AWS EC2 G7 with NVIDIA Blackwell GPU: 4.6x AI inference

TL;DR: AWS introduces EC2 G7 instances with NVIDIA Blackwell GPU, offering up to 4.6x AI inference and 2.1x graphics performance over G6. They feature up to 8 GPUs, 256 GB GPU memory, and 700 Gbps networking.

What happened?

AWS has launched Amazon EC2 G7 instances, accelerated by the new NVIDIA RTX PRO 4500 Blackwell Server Edition GPUs. According to the AWS News Blog, AWS is the first major cloud provider to offer this generation of GPUs. The instances are designed for AI inference, graphics, data analytics, and virtualization workloads. Compared to G6, they offer up to 4.6x in AI inference and 2.1x in graphics performance, according to AWS. This leap is significant: the previous generation (G6) used NVIDIA L40S GPUs, while the new RTX PRO 4500 incorporates fifth-generation Tensor Cores and fourth-generation RT Cores, representing a major architectural upgrade.
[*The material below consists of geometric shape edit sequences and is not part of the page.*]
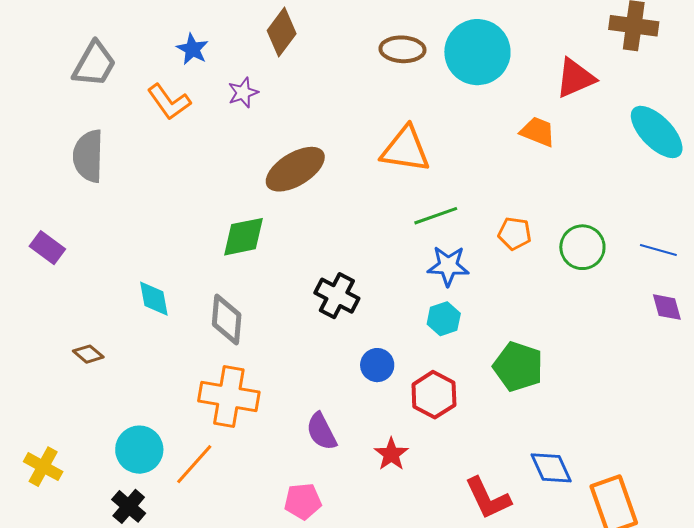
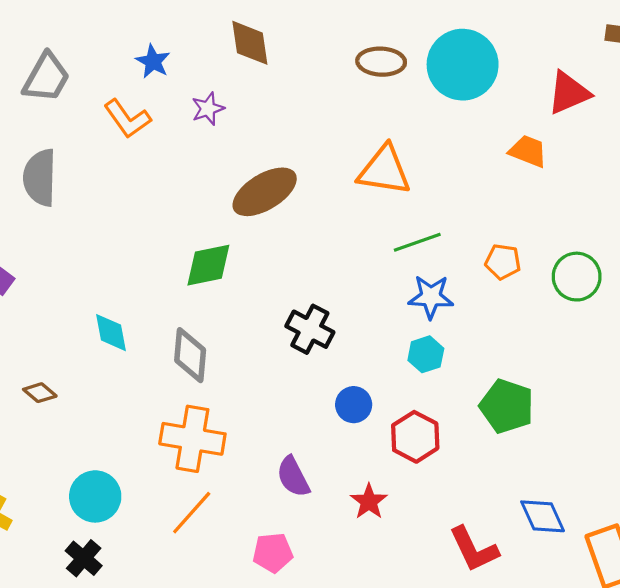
brown diamond: (282, 32) -> (250, 43), turned -45
orange line: (194, 464) -> (192, 513), moved

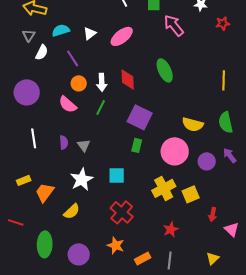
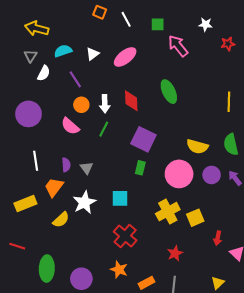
purple circle: (207, 161) -> (212, 175), moved
yellow rectangle: (24, 180) -> (25, 203), size x1.5
orange trapezoid: (45, 192) -> (54, 187), moved
yellow semicircle: (72, 211) -> (61, 220), moved

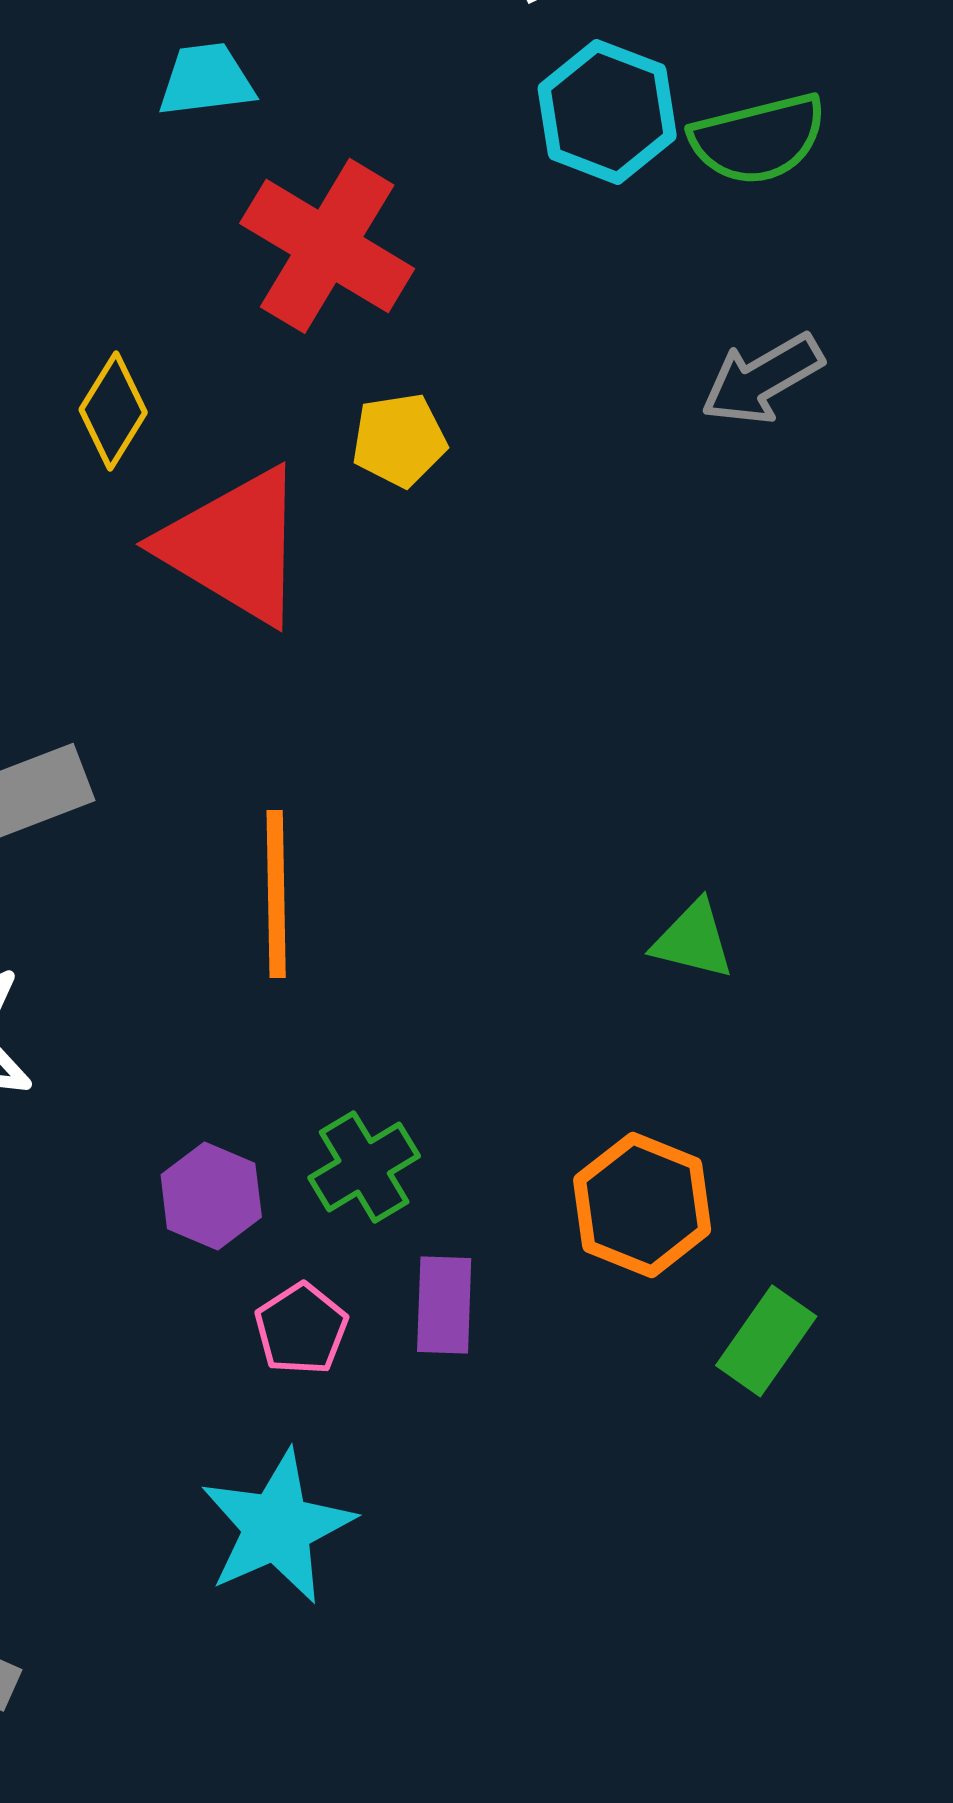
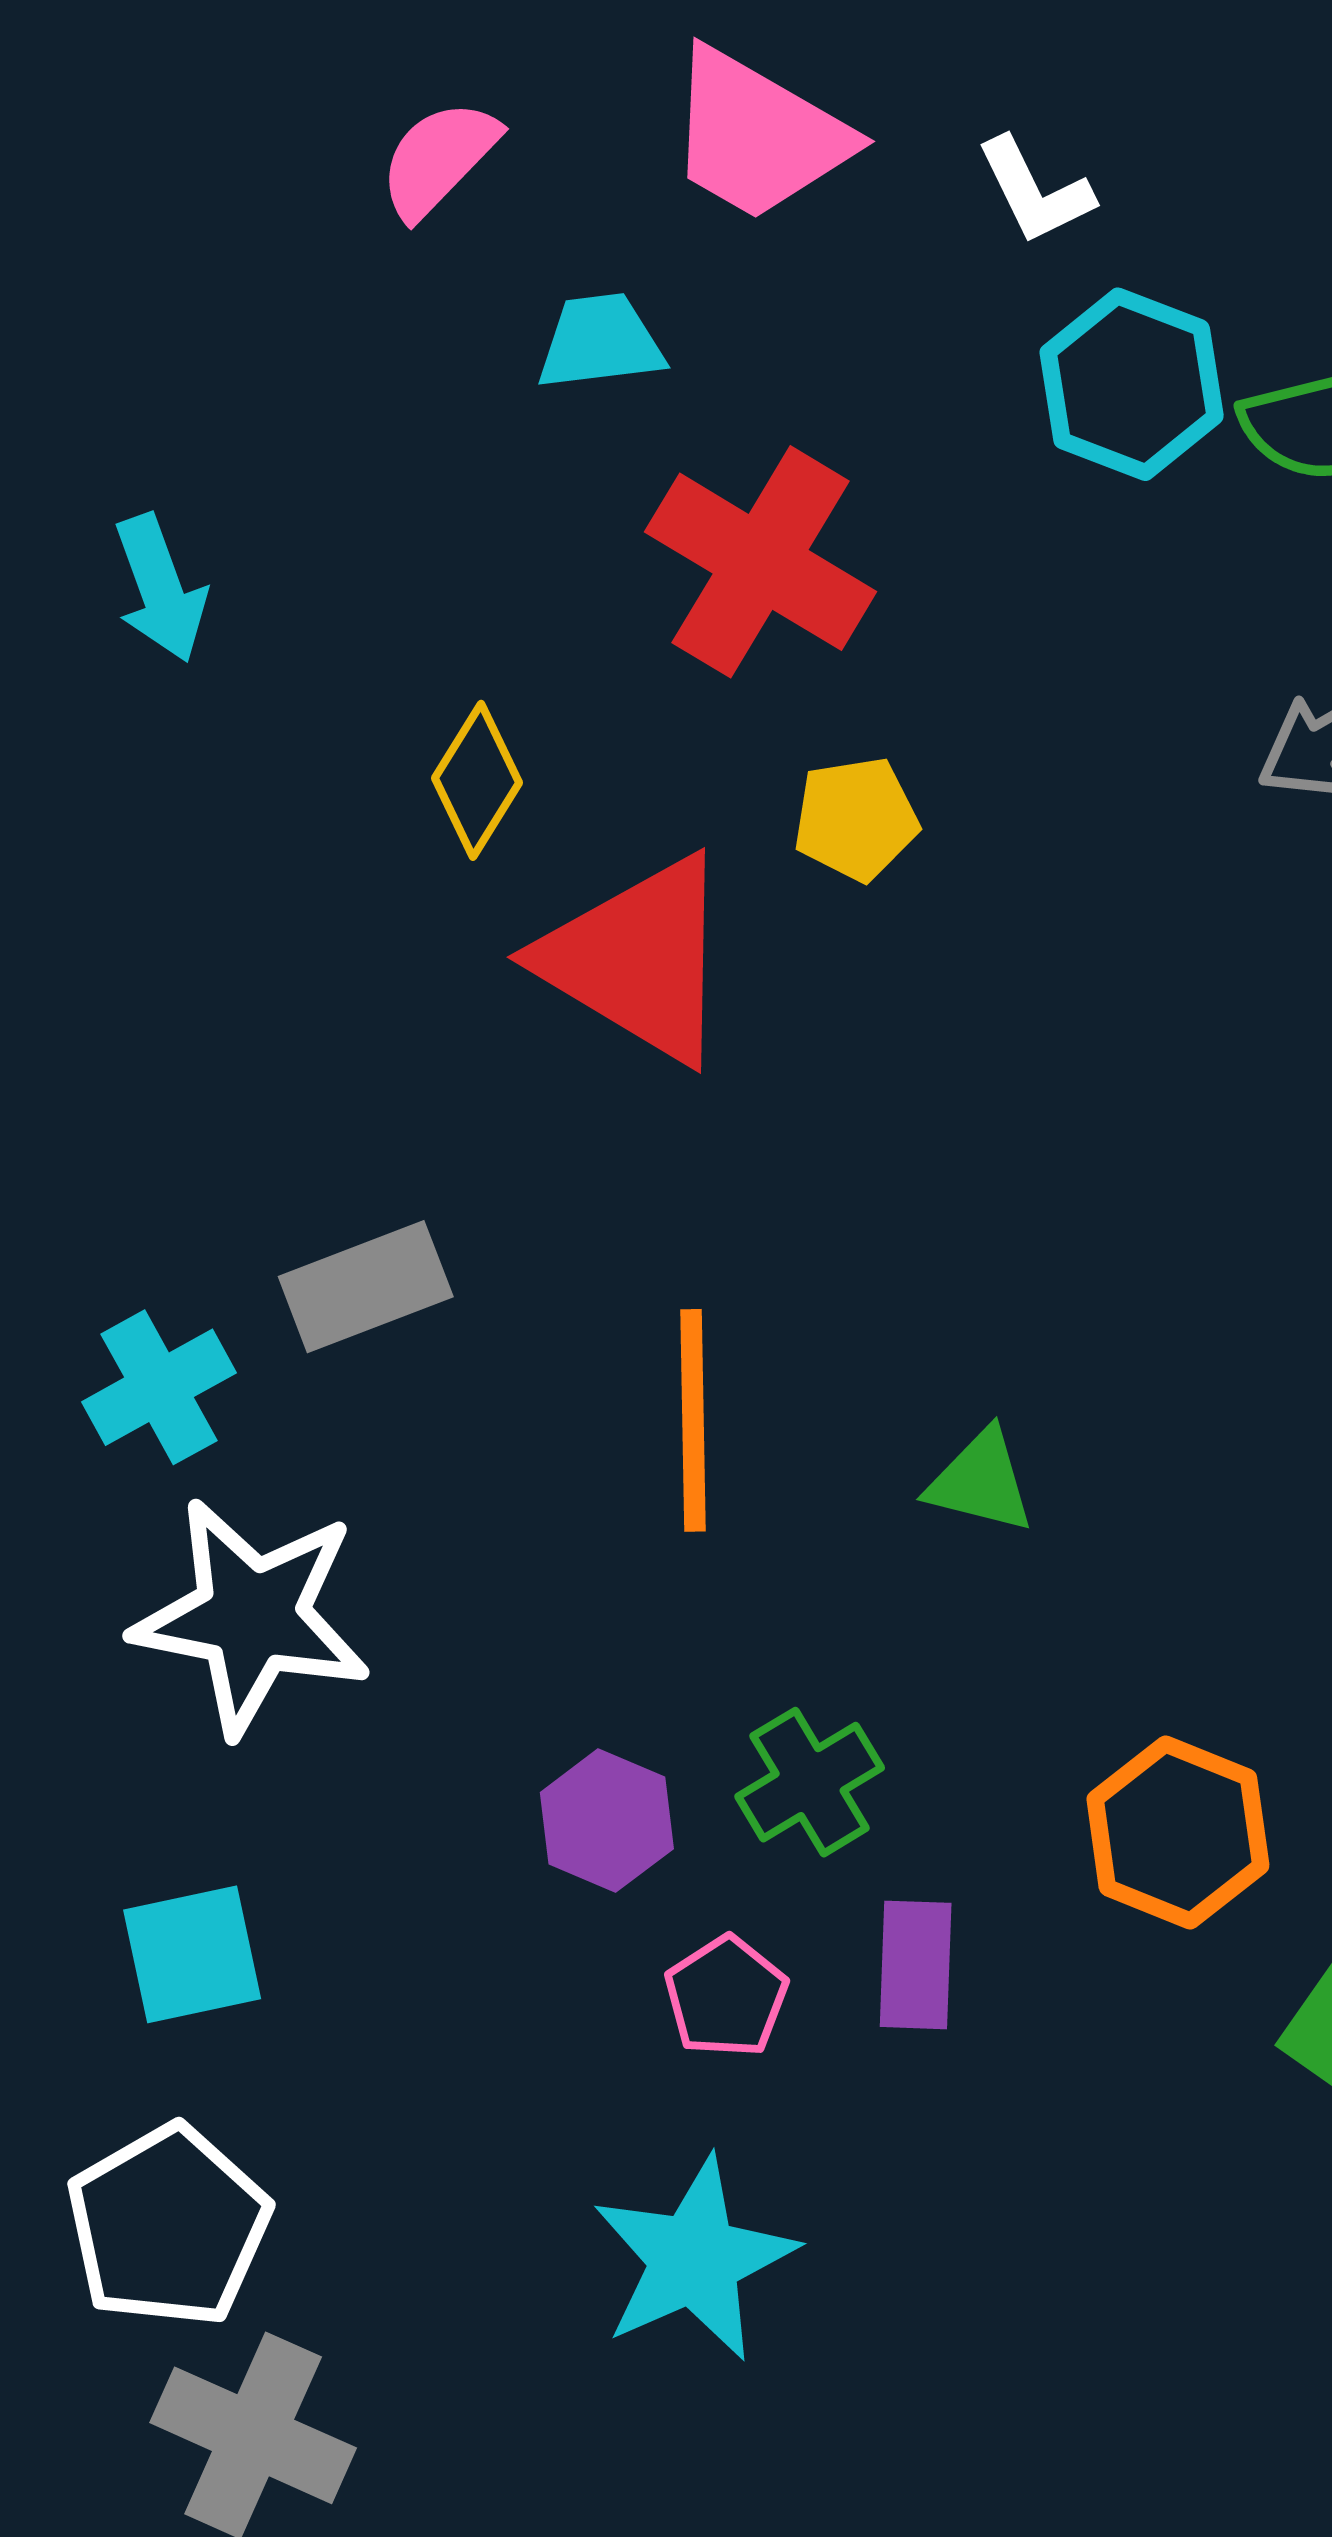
green triangle: (693, 940) -> (981, 1481), moved

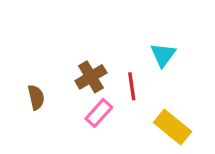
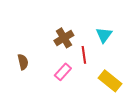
brown cross: (91, 77) -> (64, 38), moved

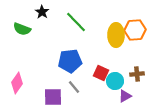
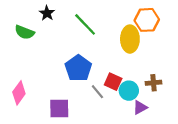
orange hexagon: (135, 30) -> (147, 20), moved
blue pentagon: (70, 61) -> (78, 68), turned -30
gray line: (74, 87) -> (97, 92), moved

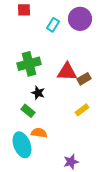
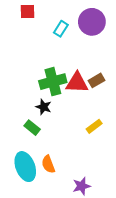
green cross: (29, 64) -> (53, 82), moved
brown rectangle: (84, 79) -> (96, 80), moved
orange semicircle: (39, 133) -> (48, 164), moved, turned -119

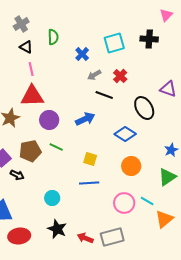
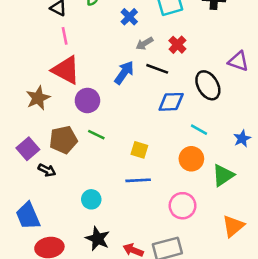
red triangle: (32, 96) -> (66, 70), turned 30
blue arrow: (85, 119) -> (124, 73), moved, turned -30
blue diamond: (125, 134) -> (171, 102), moved, turned -35
green triangle: (167, 177) -> (223, 175), moved
cyan line: (147, 201) -> (199, 130), moved

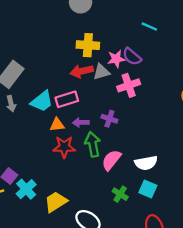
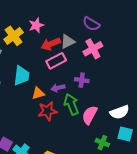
yellow cross: (88, 45) -> (14, 36), moved, turned -30
pink star: (116, 59) -> (36, 25), moved
pink rectangle: (67, 99) -> (56, 61), moved
cyan trapezoid: (42, 101) -> (22, 76), turned -35

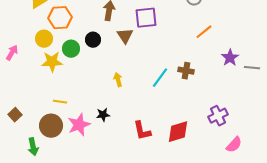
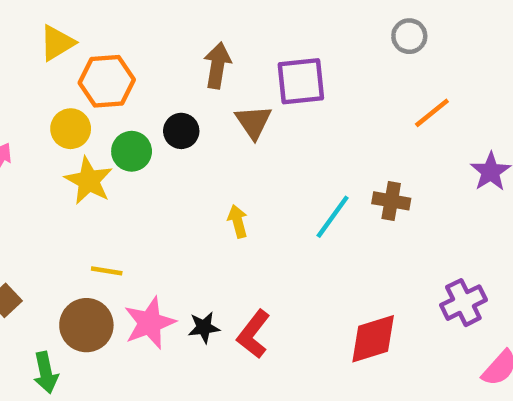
yellow star: (52, 62) -> (89, 181), turned 30
black star: (103, 115) -> (204, 327), moved
red L-shape: (142, 131) -> (253, 334), moved, turned 50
Additionally, AWS states that G7 offers 1.5x the performance in concurrent video streams thanks to ninth-generation NVENC encoders.

Key specifications

The G7 are available in 7 sizes, with up to 8 GPUs (32 GB memory each, total 256 GB), 192 vCPUs from sixth-generation Intel Xeon Scalable processors, 768 GiB of system memory, 7.6 TB of local NVMe storage, and 700 Gbps of network bandwidth with EFA. GPU memory is 1.33 times larger and bandwidth 2.45 times higher than G6. EFA network bandwidth is 7 times higher than G6, enabling low-latency connectivity crucial for AI inference and intensive graphics applications. Local NVMe storage allows keeping large models and datasets close to compute, reducing data transfer overhead. In comparison, G6 instances offered up to 8 L40S GPUs with 48 GB memory each, but with lower memory and network bandwidth. G7 also includes 4:2:2 encoding with ninth-generation NVENC, benefiting professional video workflows.

Why is it important?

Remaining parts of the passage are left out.